*** Opening EXTRACTED INFORMATION ***
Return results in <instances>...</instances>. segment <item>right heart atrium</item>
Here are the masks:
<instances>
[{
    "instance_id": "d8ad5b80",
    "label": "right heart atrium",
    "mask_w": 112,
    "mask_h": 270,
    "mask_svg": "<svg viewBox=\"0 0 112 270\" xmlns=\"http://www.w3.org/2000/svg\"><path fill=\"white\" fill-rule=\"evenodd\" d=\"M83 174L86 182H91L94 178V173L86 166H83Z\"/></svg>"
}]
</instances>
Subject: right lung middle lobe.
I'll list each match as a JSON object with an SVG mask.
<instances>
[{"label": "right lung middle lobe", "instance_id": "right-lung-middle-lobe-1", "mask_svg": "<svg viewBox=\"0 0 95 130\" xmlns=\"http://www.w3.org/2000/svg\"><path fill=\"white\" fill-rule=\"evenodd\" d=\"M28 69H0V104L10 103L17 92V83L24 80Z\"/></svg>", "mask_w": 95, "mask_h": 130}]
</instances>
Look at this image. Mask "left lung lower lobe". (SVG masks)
*** Closing EXTRACTED INFORMATION ***
*** Opening EXTRACTED INFORMATION ***
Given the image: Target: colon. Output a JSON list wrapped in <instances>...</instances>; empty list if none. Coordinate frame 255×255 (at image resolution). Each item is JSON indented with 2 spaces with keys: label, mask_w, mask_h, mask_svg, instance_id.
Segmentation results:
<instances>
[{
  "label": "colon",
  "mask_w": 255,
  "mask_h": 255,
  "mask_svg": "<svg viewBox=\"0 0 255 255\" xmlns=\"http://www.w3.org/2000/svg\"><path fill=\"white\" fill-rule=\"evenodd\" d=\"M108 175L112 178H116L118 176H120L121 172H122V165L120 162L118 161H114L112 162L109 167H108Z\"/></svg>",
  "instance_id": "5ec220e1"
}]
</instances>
*** Closing EXTRACTED INFORMATION ***
*** Opening EXTRACTED INFORMATION ***
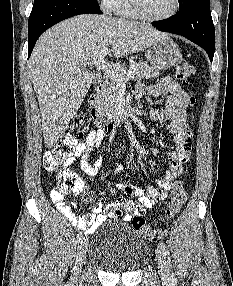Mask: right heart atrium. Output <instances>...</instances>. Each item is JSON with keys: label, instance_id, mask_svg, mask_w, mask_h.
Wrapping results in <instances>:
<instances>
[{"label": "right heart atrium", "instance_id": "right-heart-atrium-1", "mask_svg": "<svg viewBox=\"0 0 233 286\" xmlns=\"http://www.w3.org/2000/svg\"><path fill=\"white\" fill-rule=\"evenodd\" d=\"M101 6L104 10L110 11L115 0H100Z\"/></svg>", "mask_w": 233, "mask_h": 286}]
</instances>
*** Closing EXTRACTED INFORMATION ***
Could you set down, exactly as written, the lines above between the one holding "Subject: right lung middle lobe." and the one holding "Look at this", inclusive, and nothing more?

## TASK ANSWER
Subject: right lung middle lobe.
I'll list each match as a JSON object with an SVG mask.
<instances>
[{"label": "right lung middle lobe", "instance_id": "right-lung-middle-lobe-1", "mask_svg": "<svg viewBox=\"0 0 95 130\" xmlns=\"http://www.w3.org/2000/svg\"><path fill=\"white\" fill-rule=\"evenodd\" d=\"M28 69H0V104L10 103L17 92V83L24 80Z\"/></svg>", "mask_w": 95, "mask_h": 130}]
</instances>
Look at this image. Mask "left lung lower lobe". (SVG masks)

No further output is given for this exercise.